While the court said that some off-campus speech — like bullying and harassment — could still be regulated by schools, it laid out general guidelines that were intended to protect students from having their online speech monitored and regulated 24-7 by the schools they attend.

Part of what makes the decision so important is that it reaffirmed the core holding of the famous 1969 case of Tinker v. Des Moines School District, where the justices for the first time recognized that students had free speech rights in school. That case said, essentially, that students were entitled to free speech in school provided they were not disrupting the school’s legitimate activities.

Since then, the court has gradually chipped away at the Tinker precedent, granting schools greater and greater latitude to regulate student speech. Wednesday’s decision, Mahanoy Area School District v. B.L., is the first major Supreme Court decision actively protecting student speech in half a century.

In the run-up to the decision of the cheerleader’s case, many anti-bullying advocates worried that if the court went too far in protecting off-campus speech, it would become difficult or impossible for schools to enforce anti-bullying and anti-harassment policies in the era of nonstop social media. The court’s opinion, written by Justice Stephen Breyer and joined by all the justices except for Justice Clarence Thomas, addressed this concern by saying that there may be circumstances that “call for” school regulation of off-campus speech.

The court listed “serious or severe bullying or harassment targeting particular individuals” as well as school-related activities like writing papers or using school computers that take place off campus.

The anti-bullying advocates may not be happy about this suggested list, but it is clearly better than nothing from their perspective. And they will be relieved that the justices did not adopt a bright line rule protecting all off-campus speech.

Breyer’s opinion went on to provide three general guidelines for why off-campus speech should receive fully robust constitutional protection, not the lower standard that applies in schools.

First, he observed that schools have special powers over students when they stand in loco parentis — law Latin for “in the place of the parent.” Off-campus, he said, “speech will normally fall within the zone of parental, rather than school-related, responsibility.” Advocates of parents’ rights as well as those who fear the extensive reach of government authority will find this observation highly congenial.

Second, Breyer noted that regulating student speech both on and off campus would place students under 24 hour-a-day surveillance. That would mean in turn that they might not have any contacts where they would be able to express certain ideas — particularly those involving politics or religion, which are especially protected by the First Amendment. Breyer’s correct observation does indeed give a strong reason to be concerned about extending schools’ authority over off-campus speech.
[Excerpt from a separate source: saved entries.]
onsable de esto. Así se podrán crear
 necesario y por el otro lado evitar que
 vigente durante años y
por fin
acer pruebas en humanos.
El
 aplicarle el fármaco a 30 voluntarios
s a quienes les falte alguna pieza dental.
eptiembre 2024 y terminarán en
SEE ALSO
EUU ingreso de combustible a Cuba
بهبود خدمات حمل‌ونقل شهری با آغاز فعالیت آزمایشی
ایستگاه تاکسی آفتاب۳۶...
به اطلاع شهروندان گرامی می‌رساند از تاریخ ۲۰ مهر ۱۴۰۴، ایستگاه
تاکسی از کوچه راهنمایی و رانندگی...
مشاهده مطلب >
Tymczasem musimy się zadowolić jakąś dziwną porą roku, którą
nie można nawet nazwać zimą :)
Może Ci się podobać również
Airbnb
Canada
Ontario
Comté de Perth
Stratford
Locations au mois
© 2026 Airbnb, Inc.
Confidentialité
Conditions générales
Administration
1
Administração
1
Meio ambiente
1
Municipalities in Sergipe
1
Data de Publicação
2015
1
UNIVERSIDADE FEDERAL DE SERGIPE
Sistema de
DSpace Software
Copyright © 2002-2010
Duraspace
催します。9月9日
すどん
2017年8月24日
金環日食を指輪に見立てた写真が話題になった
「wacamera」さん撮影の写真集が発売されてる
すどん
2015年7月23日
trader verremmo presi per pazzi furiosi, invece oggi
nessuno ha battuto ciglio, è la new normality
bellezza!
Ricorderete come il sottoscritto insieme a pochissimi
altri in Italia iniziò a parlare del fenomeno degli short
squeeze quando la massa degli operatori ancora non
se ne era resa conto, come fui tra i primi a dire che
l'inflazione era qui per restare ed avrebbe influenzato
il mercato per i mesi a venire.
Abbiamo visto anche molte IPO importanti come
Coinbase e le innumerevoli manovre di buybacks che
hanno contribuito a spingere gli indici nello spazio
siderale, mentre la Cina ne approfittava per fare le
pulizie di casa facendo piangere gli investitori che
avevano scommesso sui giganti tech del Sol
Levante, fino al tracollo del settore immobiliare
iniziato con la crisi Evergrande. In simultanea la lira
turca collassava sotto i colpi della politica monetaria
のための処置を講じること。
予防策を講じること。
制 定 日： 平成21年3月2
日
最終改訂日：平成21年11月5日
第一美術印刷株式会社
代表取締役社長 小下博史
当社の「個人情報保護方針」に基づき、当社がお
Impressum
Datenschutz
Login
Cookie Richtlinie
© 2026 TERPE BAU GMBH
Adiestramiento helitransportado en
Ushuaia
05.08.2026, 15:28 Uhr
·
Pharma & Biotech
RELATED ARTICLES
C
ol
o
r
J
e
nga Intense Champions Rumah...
Third, and perhaps most remarkably, Breyer said that schools have a special interest in protecting young people’s right to say unpopular things. Schools, he said, also have an educational mission to teach the value of free expression, embodied in the adage “I disapprove of what you say, but will defend to the death your right to say it.”

Breyer’s emphasis on the educational responsibility of schools to teach free-speech values hints that justices on both sides of the political spectrum are concerned about the possibility that traditional First Amendment values are eroding among younger Americans.

Applying these guidelines to the cheerleader’s speech, Breyer noted that while her speech was vulgar, it did constitute criticism of the school and its practices and policies — a subject entitled to First Amendment protection. He added that the cheerleader spoke outside of school and directed her message only at her Snapchat followers.

He went on to say that the vulgarity in the speech was a matter for parents, not the school, since it took place off campus; that there was no evidence that her comments were actively disruptive of school activities; and that there was no real indication that team morale was harmed by them.

It’s a bit strange that Justice Thomas was the lone dissenter, given that in recent years he has been the most absolutist member of the Supreme Court when it comes to free speech. He argued that historical evidence suggests that schools have long punished off-campus speech.

But his leading historical examples come from the 1880s, some 40 years before the Supreme Court invented modern free-speech jurisprudence. Thomas, in short, found himself trapped between his preference for originalism and his usually expansive First Amendment views.

For the other justices, however, the calculus was simpler. Free speech is a core constitutional value that is still, for the moment, shared among the court’s conservatives and liberals. Schoolchildren share that constitutional right. And making sure that they do should in turn keep the right to free speech alive for the next generation.